We stood for 30 mins in line as the sleety rain dripped down, but the impending excitement kept us warm. Our first scare was a racoon that came upon us at eye-level, racing along the gothic fence line that bordered the property we were lined up beside. The poor creature probably hoped to outrun the screams and masses who had converged upon its habitat only a few hours before midnight.
The line-up was soon forgotten once we crested the open mouth of a gigantic fog breathing skeleton and entered the grounds, and from that moment on the action was constant. We were thrown into a combination of horrifying animatronics, spooky-themed settings, oversized outdoor stone stairs and winding corridors of underground tunnels crawling with projected, scurrying rats, and sensory heightened rubbery things that took away our sense of space and belief in air. And then, to top it all off, live actors hid amongst the shrubbery, stalking the fearful (that would be me) trying to induce a premature stroke in their victims.
After about 20 minutes of constant frights, my already overactive nerves were frayed. The jump-scares were plentiful, but it was the actors that really made it fabulous. For example, one man was hanging in this bizarre murder scene room that we could not enter.

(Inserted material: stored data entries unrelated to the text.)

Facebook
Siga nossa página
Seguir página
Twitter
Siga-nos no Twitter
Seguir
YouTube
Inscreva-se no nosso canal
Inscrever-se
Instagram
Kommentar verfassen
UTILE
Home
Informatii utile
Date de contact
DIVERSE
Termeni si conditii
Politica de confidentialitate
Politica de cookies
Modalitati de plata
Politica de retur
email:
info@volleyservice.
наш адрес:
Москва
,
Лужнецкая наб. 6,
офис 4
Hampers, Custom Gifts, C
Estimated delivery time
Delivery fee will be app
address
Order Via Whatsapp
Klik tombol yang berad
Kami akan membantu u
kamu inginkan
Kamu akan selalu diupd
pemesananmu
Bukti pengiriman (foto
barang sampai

The girls ahead of us stared at him for the longest time and determined that he was not real. But overhearing them didn’t bring the pieces together for me. I stepped up expecting everything to be fake. When I went up, I too stared at the man who was dressed as a cross between the Highwayman and Phantom of the Opera. As I was staring and thinking there was something off about this character’s mouth, he jumped at me. I presented him to a deep, personal view of my rapidly vibrating uvula as I screamed into his face and fell back to stumble into the next hall.
The maze of mirrors faced us next, the fog rolling along with our steps as we clutched and stepped around each sharp-edged wall of reflective material. After a few turns, it seemed I had a breather from the beasts, and began to pay attention to our reflections as we moved. Then, I thought I saw someone in the cloud of the mirror, but my husband Chris was marching on and I was latched onto him so I kept going, unsure if I had seen anything, after all. We turned a few more corners and this time I was sure I saw a man with white goggles…a kind of Steampunk looking character, but again the lighting wasn’t clear, and the fog rolled on. The exit was ahead and Chris was determined, but I experienced that tingle at the back of my neck, and as we crested the doorway, leaving the walls of mirrors behind, I turned to look over my shoulder, my teeth clenched into a grimace that had become my expression.

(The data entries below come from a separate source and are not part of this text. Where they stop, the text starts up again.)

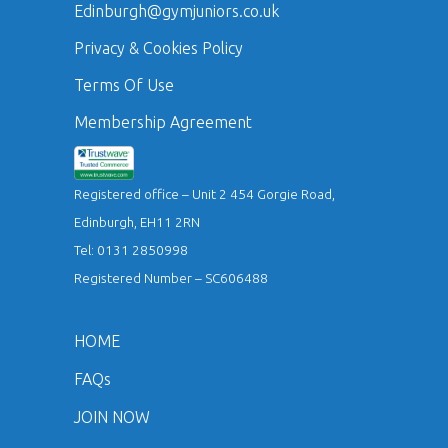
Edinburgh@gymjuniors.co.uk
Privacy & Cookies Policy
Terms Of Use
Membership Agreement
Registered office – Unit 2 454 Gorgie Road,
Edinburgh, EH11 2RN
Tel: 0131 2850998
Registered Number – SC606488
HOME
FAQs
JOIN NOW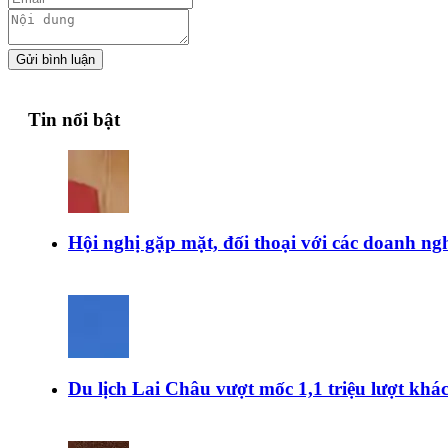
Gửi bình luận
Tin nổi bật
Hội nghị gặp mặt, đối thoại với các doanh ngh
Du lịch Lai Châu vượt mốc 1,1 triệu lượt kh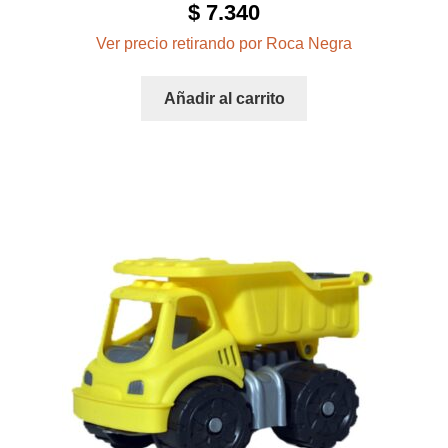
$
7.340
Ver precio retirando por Roca Negra
Añadir al carrito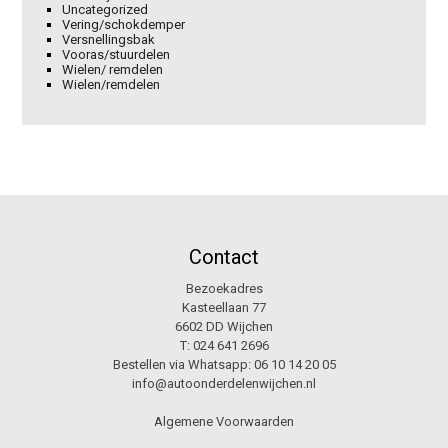
Uncategorized
Vering/schokdemper
Versnellingsbak
Vooras/stuurdelen
Wielen/ remdelen
Wielen/remdelen
Contact
Bezoekadres
Kasteellaan 77
6602 DD Wijchen
T:
024 641 2696
Bestellen via Whatsapp:
06 10 14 20 05
info@autoonderdelenwijchen.nl
Algemene Voorwaarden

He was there, standing and looking through those white-rimmed circular goggles just as he had been before. I soothed myself with logical thoughts, “They’ve got some sort of cardboard in behind the mirror so we keep seeing the same thing,” for how could he have been here, and there, and further back. But as I thought that, his arm lifted and he swiftly hammered the mirror with his hand. I dissolved into screams as Chris walked us out the door.
But, the worst was yet to come. At 20 minutes in, I was a babbling idiot, asking “why?” When clearly the entire event had been my idea. I can’t tell you how many times I said “Jesus”, but it was enough to know he wasn’t coming to help me.
Worse still, the actors would see my state and make a beeline for me because they knew they could push me even further towards whatever crevasse or canyon awaited the last shreds of my sanity. On and on they drove us, the creatures chasing… pushing the air behind, dipping their heads into my space, appearing in front when I was furtively glancing to the sides.
And then the worst happened ….I found myself face-to-face with Lon Chaney Jr.’s “Wolfman”. His ghastly masked face gruesome above a white business shirt ….the dichotomy of civilization versus the wild, a chilling reminder of the black and white film that scared me so badly in my childhood.
You can’t hear the end of my video I was taking when I saw the wolfman… I said something inane like “Oh no.. No! The wolfman”, which may have been a direct quote from the film. I’m not sure, but in my mind, terror took over, and I grabbed my husband, Chris, and danced around him trying to keep him as the shield between me and the Wolfman… Yes, I sacrificed the father of my children to save myself.
I was hoping to use the entire experience for my writing, but what I succeeded in doing was to push my already overactive startle response into a nerve-shredded state of terror that had me “whooping” like an elderly nanny trying to make her way through a bar full of fat-fingered, butt-cheek pinchers.
All that remains, now that Halloween is over, is to calm myself, think good thoughts and avoid any further spooky activities until I stop leaping and screeching when wood pops in the fireplace. And I must remember, if I’m going to take the wolfman on the rocks, I’ll need a good man at my side to throw to the dogs.